Quel plaisir de retrouver la plume incisive et directe de Deon Meyer, dans une nouvelle (et double) enquête de son personnage récurrent qui compte le plus de tomes à son actif : l'ex-alcoolique Benny Griessel, en cours de désintoxication, et toujours profondément passionné (malgré les difficultés) par son métier de policier dans la ville du Cap, dans une Afrique du Sud post-apartheid en plein bouleversement !

L'inspecteur Benny Griessel en est à un peu plus de 5 mois de sobriété et, toujours profondément amoureux de sa femme (qui l'a littéralement « mis dehors », dans le tome précédent, pour une période de probation de 6 mois sans alcool), il espère pouvoir la reconquérir… tout en se rendant compte qu'il s'y retrouve pas si mal, dans cette vie en solo sans surveillance féminine réprobatrice constante, certes justifiée à cause de son alcoolisme, mais qui devenait pesante ; vie qui lui a permis par ailleurs de « renouer », différemment, avec ses enfants désormais jeunes adultes.
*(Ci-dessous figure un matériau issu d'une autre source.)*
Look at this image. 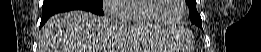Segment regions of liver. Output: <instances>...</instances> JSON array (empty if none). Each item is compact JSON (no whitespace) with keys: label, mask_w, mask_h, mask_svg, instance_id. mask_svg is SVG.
<instances>
[{"label":"liver","mask_w":261,"mask_h":52,"mask_svg":"<svg viewBox=\"0 0 261 52\" xmlns=\"http://www.w3.org/2000/svg\"><path fill=\"white\" fill-rule=\"evenodd\" d=\"M136 48H158L163 31L144 26H125L113 17L71 11L51 17L41 29L38 52H118L120 40ZM123 52V51H121Z\"/></svg>","instance_id":"liver-1"}]
</instances>
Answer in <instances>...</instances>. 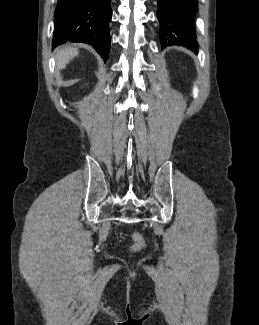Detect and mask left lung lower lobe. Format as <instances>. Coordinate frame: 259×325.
<instances>
[{
  "label": "left lung lower lobe",
  "instance_id": "1",
  "mask_svg": "<svg viewBox=\"0 0 259 325\" xmlns=\"http://www.w3.org/2000/svg\"><path fill=\"white\" fill-rule=\"evenodd\" d=\"M157 2L162 46L184 45L196 50L198 48L195 27L197 0H157Z\"/></svg>",
  "mask_w": 259,
  "mask_h": 325
}]
</instances>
Sur ce point de départ « privé », c'est le policier Benny qui entre très vite en scène, appelé pour le meurtre d'un homme, connu dans l'industrie du disque, dont le corps a été retrouvé à son domicile par son épouse, ex-rock star devenue… alcoolique ! Parallèlement à ça, une jeune fille, qu'on identifiera très vite comme une touriste américaine, tente d'échapper à une bande de jeunes qui veulent vraisemblablement sa peau, après avoir tué sa meilleure amie – mais on ne comprend ni les tenants ni les aboutissants de l'affaire, car si Rachel (la jeune fille) cherche de l'aide ici ou là, sans grand succès, elle refuse d'appeler la police quand elle en a l'occasion, ce qui finit par la rendre bien un peu suspecte ; tandis que la tension, ce besoin de survivre dans une situation de plus en plus inextricable, une véritable course contre la montre, contre la peur et contre ses poursuivants, prend réellement le lecteur aux tripes !
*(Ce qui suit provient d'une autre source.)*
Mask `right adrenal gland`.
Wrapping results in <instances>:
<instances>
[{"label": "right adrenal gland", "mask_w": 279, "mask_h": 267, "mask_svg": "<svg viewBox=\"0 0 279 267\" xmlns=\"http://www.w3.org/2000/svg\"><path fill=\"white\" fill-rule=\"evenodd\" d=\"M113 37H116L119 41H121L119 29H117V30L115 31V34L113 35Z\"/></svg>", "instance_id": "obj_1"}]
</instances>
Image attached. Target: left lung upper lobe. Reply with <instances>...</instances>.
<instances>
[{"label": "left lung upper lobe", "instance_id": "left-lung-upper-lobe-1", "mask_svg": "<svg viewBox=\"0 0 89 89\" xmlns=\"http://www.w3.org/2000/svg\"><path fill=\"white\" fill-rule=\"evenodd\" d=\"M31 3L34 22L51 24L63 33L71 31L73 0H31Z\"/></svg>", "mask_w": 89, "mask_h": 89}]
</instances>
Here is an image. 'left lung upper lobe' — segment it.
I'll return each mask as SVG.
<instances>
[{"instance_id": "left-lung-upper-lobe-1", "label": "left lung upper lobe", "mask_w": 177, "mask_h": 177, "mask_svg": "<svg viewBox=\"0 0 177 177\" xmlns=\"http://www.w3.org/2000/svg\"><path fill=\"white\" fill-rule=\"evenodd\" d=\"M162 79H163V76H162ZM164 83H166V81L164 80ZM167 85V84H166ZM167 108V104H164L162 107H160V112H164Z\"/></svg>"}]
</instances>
Et c'est tout l'art maîtrisé de l'auteur qui se révèle ainsi, dans treize heures de la vie d'un policier, découpées en plusieurs tranches – d'où le titre, sans grand mystère. Inutile de répéter à quel point le suspense est réussi : comme dit plus haut, la tension (surtout avec Rachel) est omniprésente. L'enquête autour de ce meurtre dans le monde du disque est certes moins excitante que la chasse à la jeune fille, mais permet de mettre en scène des personnages particulièrement marquants. Car c'est là que réside l'un des formidables atouts de Deon Meyer : ses personnages sont terriblement réalistes, touchants ou au contraire détestables, avec leur physique et leur caractère esquissé en quelques mots à peine, mais tellement justes et tout simplement humains qu'on a l'impression de les voir s'animer à côté de nous. Ce sont tout à coup notre voisin, ou ce chef d'entreprise un peu hautain qu'on croise dans la rue, ou encore ce policier doué mais tellement timide qu'il faut le voir à l'oeuvre pour qu'on en prenne toute la dimension. Bref, je dis chapeau !
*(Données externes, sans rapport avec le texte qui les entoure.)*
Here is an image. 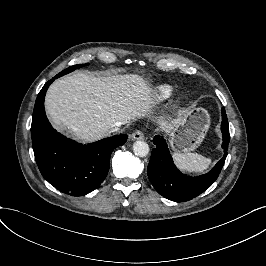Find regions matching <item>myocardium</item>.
Returning <instances> with one entry per match:
<instances>
[{
	"label": "myocardium",
	"mask_w": 266,
	"mask_h": 266,
	"mask_svg": "<svg viewBox=\"0 0 266 266\" xmlns=\"http://www.w3.org/2000/svg\"><path fill=\"white\" fill-rule=\"evenodd\" d=\"M184 104V101L181 97H178L175 101H174V104H173V108L178 111L182 108Z\"/></svg>",
	"instance_id": "f54148a6"
}]
</instances>
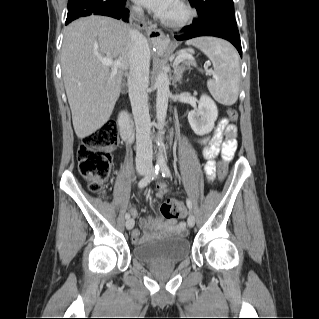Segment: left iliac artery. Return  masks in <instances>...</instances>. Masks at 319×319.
<instances>
[{
    "label": "left iliac artery",
    "instance_id": "obj_1",
    "mask_svg": "<svg viewBox=\"0 0 319 319\" xmlns=\"http://www.w3.org/2000/svg\"><path fill=\"white\" fill-rule=\"evenodd\" d=\"M160 170H161L163 177H170L171 172H170V169L165 162L161 163ZM186 204H187V207L191 210L192 209V202L189 199H187Z\"/></svg>",
    "mask_w": 319,
    "mask_h": 319
}]
</instances>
Tout cela se déroule avec la cerise sur le gâteau : le lecteur se demande jusqu'au bout pourquoi on a une double enquête, Benny ne cessant de passer de l'une à l'autre au gré des caprices et soudaines priorités politiques de ses supérieurs, et on se demande si les deux auraient peut-être un quelconque lien insaisissable ?... Réponse (s'il y a) dans le livre !
Sans vouloir la révéler, je noterai cependant que la chute est bien un peu décevante. Côté affaire dans le monde du disque, oui c'est assez évident au final ; mais côté Rachel, si on finit par se poser des questions qui vont dans le sens de la résolution, peu à peu au fil de l'enquête, tout le contexte que l'auteur assène un peu trop abruptement à la fin, comme tombant des nues (en tout cas aucun élément ne permettait d'en voir venir toute l'ampleur), m'a bien un peu déçue, à l'image de ces polars qui choisissent ce procédé final sorti du néant… mais c'est le seul, tout petit bémol que je peux relever après avoir tourné la dernière page de ce roman !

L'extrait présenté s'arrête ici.